It was a classic Naidu moment. As Srini Raju, executive director of Satyam Computers, tells it, he and Scott Bayman, head of GE India, were ushered last December into the office of Nara Chandrababu Naidu, the chief minister of Andhra Pradesh state. Naidu stood up to receive them and politely addressed Bayman as "Sir," adding: "Get us jobs to this state, Sir, and I will do whatever you want." Bayman looked pleasantly surprised--such pliancy toward business being rare among India's politicians.
Naidu certainly knows how to woo foreigners. His pro-reform outlook and success in hyping the high-tech potential of Hyderabad, Andhra Pradesh's capital, have put this most backward of states on the global map. But the charm may be wearing off at home, threatening his chances in November's state vote for chief minister. His Telugu Desham party lost ground to the Congress Party in a parliamentary vote last year, and in March, he was forced to drop his ballyhooed plan to computerize and network all the government offices in the state. "Naidu is popular with Western investors but is losing ground in his home state," says K.R. Acharya, a retired professor of political science at Osmania University in Hyderabad.
Were Naidu to fall, his dream of turning Hyderabad into a cyber-metropolis by 2020 could fall with him. On the other hand, "if Naidu survives for one more term, the whole picture changes. It takes five to eight years for info-tech development to be irreversible," says Abhirama Krishna, regional head of NIIT, India's premier computer training institute.
Certainly, Naidu has reforms to show off. He has pleased the World Bank by slashing subsidies on rice, transport, and electricity and by raising tax revenues. And then there's Hitec City, an almost complete 10-story tower built in just 15 months on 62 hectares outside the city. It offers 55,000 square meters of office space and already houses such tenants as Microsoft Inc. and Oracle Inc. "Seventy percent of our space has been taken," says Hari Haran, deputy general manager of L&T Infocity Ltd., the company building Hitec City.
But Naidu's government has borrowed heavily to fund its reforms. From 1994 to '97, total outstanding debt and the fiscal deficit quadrupled, according to the World Bank. Sanjaya Baru, an economist with ICRIER, a think tank, terms the state's fiscal situation "parlous." And while Hyderabad's infrastructure has improved greatly, the city is still plagued by water and power shortages, traffic jams, and a shaky phone system that makes Internet connections infuriatingly slow.
ABOUT-FACE. Naidu's reforms also may be alienating the common man. Higher rice and bus prices have angered villagers, and potable water, sanitation, and schooling are still issues in many parts of the state. So as the vote approaches, Naidu is wooing the masses. "The key is to get reelected, or we will go back 20 years," he says. He spared farmers a power-tariff hike in January and dropped the networking project to appease unions worried about job losses. The question is: Will voters be as easily charmed as Bayman?

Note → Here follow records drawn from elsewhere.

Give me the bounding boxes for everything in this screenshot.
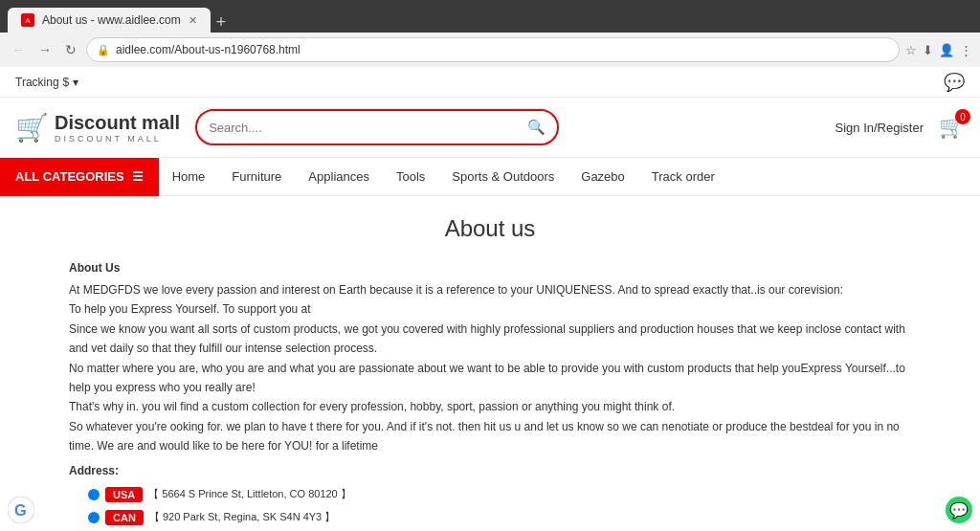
nav-link-appliances[interactable]: Appliances [295,158,383,196]
address-tag[interactable]: USA [105,487,143,502]
logo-main-text: Discount mall [55,112,180,134]
all-categories-label: ALL CATEGORIES [15,169,124,184]
bottom-bar: 💬 [946,497,972,523]
header-actions: Sign In/Register 🛒 0 [835,115,966,140]
nav-link-furniture[interactable]: Furniture [218,158,295,196]
logo-area[interactable]: 🛒 Discount mall DISCOUNT MALL [15,112,180,144]
browser-actions: ☆ ⬇ 👤 ⋮ [905,43,972,57]
whatsapp-float-btn[interactable]: 💬 [946,497,972,523]
reload-button[interactable]: ↻ [61,40,80,59]
search-bar[interactable]: 🔍 [195,109,559,145]
utility-bar: Tracking $ ▾ 💬 [0,67,980,98]
svg-text:G: G [14,501,27,519]
download-btn[interactable]: ⬇ [923,43,933,57]
google-icon[interactable]: G [8,497,34,523]
list-item: CAN 【 920 Park St, Regina, SK S4N 4Y3 】 [88,510,911,525]
all-categories-button[interactable]: ALL CATEGORIES ☰ [0,158,159,196]
nav-link-gazebo[interactable]: Gazebo [568,158,638,196]
bookmark-btn[interactable]: ☆ [905,43,917,57]
cart-badge: 0 [955,109,970,124]
menu-btn[interactable]: ⋮ [960,43,972,57]
logo-sub-text: DISCOUNT MALL [55,134,180,144]
forward-button[interactable]: → [34,40,56,59]
address-dot [88,512,100,523]
whatsapp-icon[interactable]: 💬 [944,72,965,93]
nav-link-track-order[interactable]: Track order [638,158,728,196]
header: 🛒 Discount mall DISCOUNT MALL 🔍 Sign In/… [0,98,980,158]
sign-in-link[interactable]: Sign In/Register [835,121,924,135]
search-button[interactable]: 🔍 [527,119,546,136]
page-title: About us [69,215,911,242]
nav-link-sports[interactable]: Sports & Outdoors [438,158,568,196]
logo-text: Discount mall DISCOUNT MALL [55,112,180,144]
address-detail: 【 920 Park St, Regina, SK S4N 4Y3 】 [149,510,335,524]
tracking-area[interactable]: Tracking $ ▾ [15,76,78,89]
nav-link-tools[interactable]: Tools [383,158,438,196]
active-tab[interactable]: A About us - www.aidlee.com ✕ [8,8,211,33]
tab-favicon: A [21,13,34,27]
nav-links: Home Furniture Appliances Tools Sports &… [159,158,728,196]
cart-area[interactable]: 🛒 0 [939,115,965,140]
hamburger-icon: ☰ [132,169,144,184]
page-content: About us About Us At MEDGFDS we love eve… [31,196,949,531]
back-button[interactable]: ← [8,40,29,59]
profile-btn[interactable]: 👤 [939,43,954,57]
address-detail: 【 5664 S Prince St, Littleton, CO 80120 … [148,487,351,501]
url-text: aidlee.com/About-us-n1960768.html [116,43,301,56]
address-bar[interactable]: 🔒 aidlee.com/About-us-n1960768.html [86,37,900,62]
nav-link-home[interactable]: Home [159,158,219,196]
address-list: USA 【 5664 S Prince St, Littleton, CO 80… [88,487,911,531]
logo-icon: 🛒 [15,112,49,144]
list-item: USA 【 5664 S Prince St, Littleton, CO 80… [88,487,911,502]
tracking-label: Tracking [15,76,59,89]
nav-bar: ALL CATEGORIES ☰ Home Furniture Applianc… [0,158,980,196]
address-bar-row: ← → ↻ 🔒 aidlee.com/About-us-n1960768.htm… [0,33,980,67]
about-us-label: About Us [69,261,911,275]
currency-label: $ [63,76,70,89]
browser-tab-bar: A About us - www.aidlee.com ✕ + [0,0,980,33]
lock-icon: 🔒 [97,44,110,56]
currency-dropdown-icon[interactable]: ▾ [73,76,78,89]
address-dot [88,489,100,500]
new-tab-button[interactable]: + [211,12,233,33]
tab-close-btn[interactable]: ✕ [189,14,197,27]
tab-title: About us - www.aidlee.com [42,13,181,27]
address-label: Address: [69,464,911,477]
search-input[interactable] [209,121,520,135]
address-tag[interactable]: CAN [105,510,144,525]
about-body-text: At MEDGFDS we love every passion and int… [69,280,911,456]
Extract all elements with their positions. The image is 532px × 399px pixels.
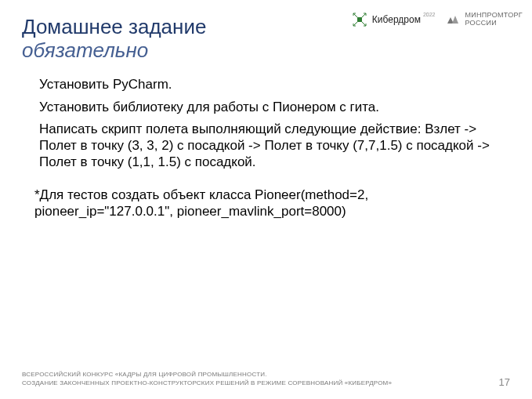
svg-rect-2	[357, 18, 361, 22]
footer-text: ВСЕРОССИЙСКИЙ КОНКУРС «КАДРЫ ДЛЯ ЦИФРОВО…	[22, 371, 392, 388]
paragraph-3: Написать скрипт полета выполняющий следу…	[39, 122, 504, 170]
minpromtorg-icon	[446, 13, 460, 27]
logo-bar: Кибердром 2022 МИНПРОМТОРГ РОССИИ	[351, 11, 523, 28]
minpromtorg-text: МИНПРОМТОРГ РОССИИ	[465, 12, 523, 27]
kiberdrom-label: Кибердром	[372, 14, 421, 25]
footer-line2: СОЗДАНИЕ ЗАКОНЧЕННЫХ ПРОЕКТНО-КОНСТРУКТО…	[22, 379, 392, 386]
footer: ВСЕРОССИЙСКИЙ КОНКУРС «КАДРЫ ДЛЯ ЦИФРОВО…	[22, 371, 510, 388]
minpromtorg-logo: МИНПРОМТОРГ РОССИИ	[446, 12, 523, 27]
kiberdrom-year: 2022	[423, 12, 436, 17]
minpromtorg-line2: РОССИИ	[465, 19, 497, 27]
kiberdrom-icon	[351, 11, 368, 28]
paragraph-2: Установить библиотеку для работы с Пионе…	[39, 100, 504, 116]
footer-line1: ВСЕРОССИЙСКИЙ КОНКУРС «КАДРЫ ДЛЯ ЦИФРОВО…	[22, 371, 267, 378]
note-text: *Для тестов создать объект класса Pionee…	[34, 187, 504, 219]
minpromtorg-line1: МИНПРОМТОРГ	[465, 11, 523, 19]
page-subtitle: обязательно	[22, 39, 510, 63]
body-content: Установить PyCharm. Установить библиотек…	[39, 77, 504, 171]
paragraph-1: Установить PyCharm.	[39, 77, 504, 93]
page-number: 17	[499, 376, 510, 388]
kiberdrom-logo: Кибердром 2022	[351, 11, 436, 28]
slide: Кибердром 2022 МИНПРОМТОРГ РОССИИ Домашн…	[0, 0, 532, 399]
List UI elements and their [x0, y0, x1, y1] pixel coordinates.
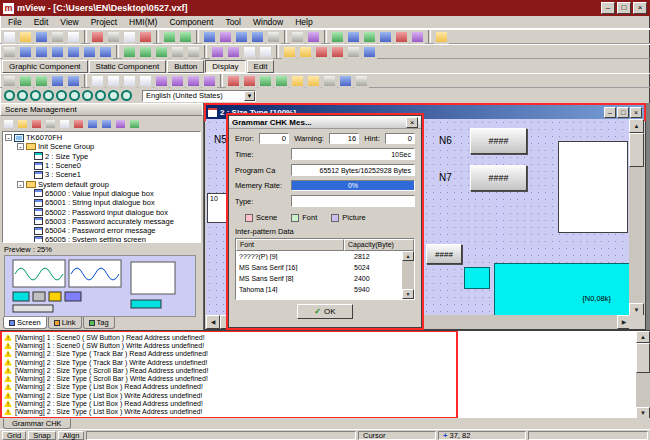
find-icon[interactable] [202, 30, 217, 44]
send-to-back-icon[interactable] [258, 45, 273, 59]
numeric-display-widget[interactable]: #### [470, 165, 527, 191]
child-close-button[interactable]: × [630, 107, 642, 118]
trend-graph-icon[interactable] [258, 74, 273, 88]
sw-button-icon[interactable] [50, 74, 65, 88]
function-button-icon[interactable] [66, 74, 81, 88]
scroll-left-icon[interactable]: ◀ [206, 315, 220, 329]
grammar-check-icon[interactable] [346, 30, 361, 44]
tab-display[interactable]: Display [205, 60, 245, 73]
state-circle-7-icon[interactable] [82, 90, 93, 101]
tree-item-65005[interactable]: 65005 : System setting screen [4, 235, 200, 243]
dialog-titlebar[interactable]: Grammar CHK Mes... × [229, 116, 421, 129]
ungroup-icon[interactable] [226, 45, 241, 59]
zoom-out-icon[interactable] [250, 30, 265, 44]
tree-item-scene1[interactable]: 3 : Scene1 [4, 170, 200, 179]
xy-graph-icon[interactable] [274, 74, 289, 88]
tab-tag[interactable]: Tag [83, 317, 115, 329]
bar-graph-icon[interactable] [242, 74, 257, 88]
warning-row[interactable]: ![Warning] 2 : Size Type ( Scroll Bar ) … [4, 366, 454, 374]
new-icon[interactable] [2, 30, 17, 44]
warning-row[interactable]: ![Warning] 2 : Size Type ( List Box ) Wr… [4, 408, 454, 416]
scrollbar-thumb[interactable] [629, 133, 644, 167]
clock-icon[interactable] [322, 74, 337, 88]
zoom-fit-icon[interactable] [266, 30, 281, 44]
compile-icon[interactable] [330, 30, 345, 44]
string-input-icon[interactable] [106, 74, 121, 88]
numeric-label-n7[interactable]: N7 [439, 172, 452, 183]
cut-icon[interactable] [90, 30, 105, 44]
scale-icon[interactable] [354, 74, 369, 88]
numeric-display-widget[interactable]: #### [470, 128, 527, 154]
tree-item-65002[interactable]: 65002 : Password input dialogue box [4, 207, 200, 216]
language-select[interactable]: English (United States) ▼ [142, 90, 256, 102]
space-vertical-icon[interactable] [186, 45, 201, 59]
align-right-icon[interactable] [50, 45, 65, 59]
minimize-button[interactable]: – [601, 2, 615, 14]
table-row[interactable]: MS Sans Serif [8] 2400 [236, 273, 414, 284]
state-circle-3-icon[interactable] [30, 90, 41, 101]
same-height-icon[interactable] [138, 45, 153, 59]
flip-horizontal-icon[interactable] [314, 45, 329, 59]
flip-vertical-icon[interactable] [330, 45, 345, 59]
menu-edit[interactable]: Edit [28, 17, 55, 27]
maximize-button[interactable]: □ [617, 2, 631, 14]
tab-static-component[interactable]: Static Component [89, 60, 167, 73]
grid-icon[interactable] [290, 30, 305, 44]
align-left-icon[interactable] [18, 45, 33, 59]
string-display-icon[interactable] [138, 74, 153, 88]
numeric-input-icon[interactable] [90, 74, 105, 88]
warning-row[interactable]: ![Warning] 1 : Scene0 ( SW Button ) Read… [4, 333, 454, 341]
font-column-header[interactable]: Font [236, 239, 344, 251]
state-circle-5-icon[interactable] [56, 90, 67, 101]
warning-row[interactable]: ![Warning] 2 : Size Type ( Track Bar ) W… [4, 358, 454, 366]
word-lamp-icon[interactable] [34, 74, 49, 88]
rotate-left-icon[interactable] [282, 45, 297, 59]
scroll-bar-icon[interactable] [170, 74, 185, 88]
collapse-icon[interactable]: - [17, 181, 24, 188]
menu-help[interactable]: Help [289, 17, 318, 27]
data-table-icon[interactable] [306, 74, 321, 88]
same-width-icon[interactable] [122, 45, 137, 59]
combo-box-icon[interactable] [202, 74, 217, 88]
list-box-icon[interactable] [186, 74, 201, 88]
align-middle-icon[interactable] [82, 45, 97, 59]
numeric-label-n6[interactable]: N6 [439, 135, 452, 146]
state-circle-9-icon[interactable] [108, 90, 119, 101]
layer-icon[interactable] [362, 45, 377, 59]
cut-scene-icon[interactable] [30, 118, 43, 130]
tree-item-65000[interactable]: 65000 : Value input dialogue box [4, 189, 200, 198]
cyan-display-widget[interactable]: {N0,08k} [494, 263, 630, 316]
capacity-column-header[interactable]: Capacity(Byte) [344, 239, 414, 251]
zoom-in-icon[interactable] [234, 30, 249, 44]
scene-down-icon[interactable] [100, 118, 113, 130]
scroll-up-icon[interactable]: ▲ [629, 119, 644, 133]
meter-icon[interactable] [226, 74, 241, 88]
snap-icon[interactable] [306, 30, 321, 44]
save-icon[interactable] [34, 30, 49, 44]
align-toggle[interactable]: Align [58, 431, 85, 440]
table-scrollbar[interactable]: ▲ ▼ [402, 251, 414, 299]
help-icon[interactable] [434, 30, 449, 44]
warning-row[interactable]: ![Warning] 2 : Size Type ( List Box ) Re… [4, 399, 454, 407]
warning-row[interactable]: ![Warning] 2 : Size Type ( Track Bar ) R… [4, 350, 454, 358]
same-size-icon[interactable] [154, 45, 169, 59]
scene-up-icon[interactable] [86, 118, 99, 130]
dialog-close-icon[interactable]: × [406, 117, 418, 128]
table-row[interactable]: MS Sans Serif [16] 5024 [236, 262, 414, 273]
collapse-icon[interactable]: - [5, 134, 12, 141]
redo-icon[interactable] [178, 30, 193, 44]
scrollbar-thumb[interactable] [636, 343, 650, 373]
bit-lamp-icon[interactable] [18, 74, 33, 88]
copy-scene-icon[interactable] [44, 118, 57, 130]
tab-screen[interactable]: Screen [3, 317, 47, 329]
print-preview-icon[interactable] [66, 30, 81, 44]
snap-toggle[interactable]: Snap [28, 431, 56, 440]
new-group-icon[interactable] [16, 118, 29, 130]
numeric-label-n5[interactable]: N5 [214, 134, 227, 145]
close-button[interactable]: × [633, 2, 647, 14]
tree-item-65004[interactable]: 65004 : Password error message [4, 226, 200, 235]
state-circle-4-icon[interactable] [43, 90, 54, 101]
warning-row[interactable]: ![Warning] 2 : Size Type ( List Box ) Wr… [4, 391, 454, 399]
picture-icon[interactable] [338, 74, 353, 88]
tree-group-system[interactable]: - System default group [4, 179, 200, 188]
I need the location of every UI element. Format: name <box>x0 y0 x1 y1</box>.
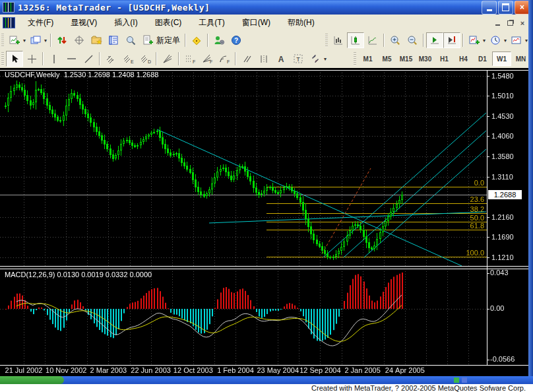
candlestick-icon <box>350 35 361 46</box>
new-chart-button[interactable] <box>6 32 23 48</box>
vertical-line-button[interactable] <box>46 51 63 67</box>
title-bar: 13256: MetaTrader - [USDCHF,Weekly] × <box>0 0 533 15</box>
candlestick-chart-button[interactable] <box>347 32 364 48</box>
favorites-folder-button[interactable]: ★ <box>88 32 105 48</box>
dropdown-arrow-icon[interactable]: ▾ <box>503 38 508 44</box>
menu-insert[interactable]: 插入(I) <box>106 15 146 30</box>
periods-button[interactable] <box>487 32 504 48</box>
help-icon: ? <box>231 35 241 46</box>
app-icon <box>3 2 15 13</box>
toolbar-separator <box>235 52 236 65</box>
maximize-button[interactable] <box>498 1 513 15</box>
text-button[interactable]: A <box>272 51 290 67</box>
zoom-in-button[interactable] <box>387 32 404 48</box>
profiles-icon <box>30 35 42 46</box>
chart-shift-icon <box>447 35 457 46</box>
market-watch-button[interactable] <box>105 32 122 48</box>
dropdown-arrow-icon[interactable]: ▾ <box>43 38 48 44</box>
glyph-t: T <box>296 56 300 63</box>
parallel-lines-button[interactable] <box>238 51 255 67</box>
horizontal-line-button[interactable] <box>63 51 80 67</box>
channel-e-button[interactable]: E <box>119 51 137 67</box>
menu-file[interactable]: 文件(F) <box>19 15 62 30</box>
chart-window-icon <box>3 17 15 28</box>
data-window-button[interactable] <box>122 32 139 48</box>
timeframe-m5-button[interactable]: M5 <box>377 51 396 66</box>
child-restore-button[interactable] <box>505 18 515 28</box>
tick-chart-button[interactable] <box>53 32 71 48</box>
menu-view[interactable]: 显视(V) <box>62 15 106 30</box>
timeframe-h4-button[interactable]: H4 <box>454 51 473 66</box>
start-button[interactable] <box>0 376 64 384</box>
footer-bar: Created with MetaTrader, ? 2002-2005 Met… <box>0 384 533 392</box>
cursor-icon <box>10 54 19 64</box>
tray-icon[interactable] <box>454 377 459 383</box>
indicators-button[interactable] <box>466 32 483 48</box>
window-right-border <box>528 0 533 376</box>
toolbar-separator <box>99 52 100 65</box>
templates-button[interactable] <box>508 32 525 48</box>
menu-help[interactable]: 帮助(H) <box>279 15 323 30</box>
glyph-e: E <box>131 59 134 64</box>
options-button[interactable] <box>210 32 228 48</box>
dropdown-arrow-icon[interactable]: ▾ <box>22 38 27 44</box>
svg-text:?: ? <box>234 37 238 44</box>
cycle-lines-button[interactable] <box>255 51 272 67</box>
profiles-button[interactable] <box>27 32 44 48</box>
magnifier-icon <box>125 35 136 46</box>
timeframe-d1-button[interactable]: D1 <box>473 51 492 66</box>
channel-d-button[interactable]: D <box>137 51 154 67</box>
arrows-tool-button[interactable] <box>307 51 324 67</box>
indicators-icon <box>469 35 480 46</box>
dropdown-arrow-icon[interactable]: ▾ <box>323 56 328 62</box>
text-label-button[interactable]: T <box>290 51 307 67</box>
restore-icon <box>507 20 513 26</box>
close-button[interactable]: × <box>515 1 530 15</box>
auto-scroll-button[interactable] <box>426 32 443 48</box>
andrews-pitchfork-button[interactable] <box>159 51 176 67</box>
crosshair-tool-button[interactable] <box>23 51 40 67</box>
child-minimize-button[interactable] <box>492 18 503 28</box>
trendline-icon <box>84 54 94 64</box>
dropdown-arrow-icon[interactable]: ▾ <box>482 38 487 44</box>
crosshair-icon <box>74 35 84 46</box>
menu-window[interactable]: 窗口(W) <box>234 15 279 30</box>
menu-tools[interactable]: 工具(T) <box>190 15 233 30</box>
expert-advisors-button[interactable] <box>188 32 205 48</box>
minimize-button[interactable] <box>482 1 497 15</box>
bar-chart-icon <box>333 35 344 46</box>
help-button[interactable]: ? <box>228 32 245 48</box>
fibo-arcs-button[interactable]: F <box>216 51 233 67</box>
child-close-button[interactable]: × <box>517 18 528 28</box>
zoom-out-button[interactable] <box>404 32 421 48</box>
new-order-button[interactable] <box>139 32 156 48</box>
menu-charts[interactable]: 图表(C) <box>146 15 191 30</box>
new-order-label[interactable]: 新定单 <box>156 35 183 46</box>
timeframe-w1-button[interactable]: W1 <box>492 51 511 66</box>
equidistant-channel-button[interactable] <box>102 51 119 67</box>
trendline-button[interactable] <box>80 51 97 67</box>
minimize-icon <box>487 9 492 11</box>
pitchfork-icon <box>162 53 173 64</box>
zoom-out-icon <box>407 35 418 46</box>
timeframe-m30-button[interactable]: M30 <box>416 51 435 66</box>
timeframe-m15-button[interactable]: M15 <box>396 51 416 66</box>
tray-icon[interactable] <box>462 377 467 383</box>
timeframe-h1-button[interactable]: H1 <box>435 51 454 66</box>
current-price-badge: 1.2688 <box>488 190 522 199</box>
fibo-fan-button[interactable]: F <box>199 51 216 67</box>
timeframe-m1-button[interactable]: M1 <box>358 51 377 66</box>
line-chart-button[interactable] <box>364 32 381 48</box>
chart-shift-button[interactable] <box>443 32 460 48</box>
window-title: 13256: MetaTrader - [USDCHF,Weekly] <box>18 3 210 13</box>
fibo-fan-icon: F <box>202 53 213 64</box>
fibo-retracement-button[interactable]: F <box>181 51 199 67</box>
cursor-button[interactable] <box>6 51 23 67</box>
timeframe-mn-button[interactable]: MN <box>511 51 530 66</box>
bar-chart-button[interactable] <box>330 32 347 48</box>
minimize-icon <box>495 24 500 26</box>
price-chart-canvas[interactable] <box>0 68 533 376</box>
crosshair-mode-button[interactable] <box>71 32 88 48</box>
expert-diamond-icon <box>191 35 203 46</box>
channel-d-icon: D <box>140 53 151 64</box>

When Arun Puliyendra did an SAP software course at one of the institutes that have mushroomed in Hyderabad, he expected to emerge and command a $50,000 salary in the U.S. It didn't happen. The American embassy, highly skeptical of Hyderabad software professionals nowadays, rejected his visa application. Puliyendra couldn't find a job on his own because under his agreement with the institute, he would have to pay them $15,000 if he did so. He's still waiting for the institute to find him a job overseas--and collect its commission.
Hyderabad is full of men like Arun, fresh from one of the 300 institutes offering computer training in the state. Many of them say the institutes falsify their resumes to show nonexistent work experience. Foreign companies have now started sending back workers with suspect credentials. "Software training has become a money-making racket in this state," says Satyam's Raju, though he adds that Naidu recently asked the Software Technology Park, a government body, to help students evaluate the institutes. For Hyderabad, it seems, it's a long road to high-tech heaven.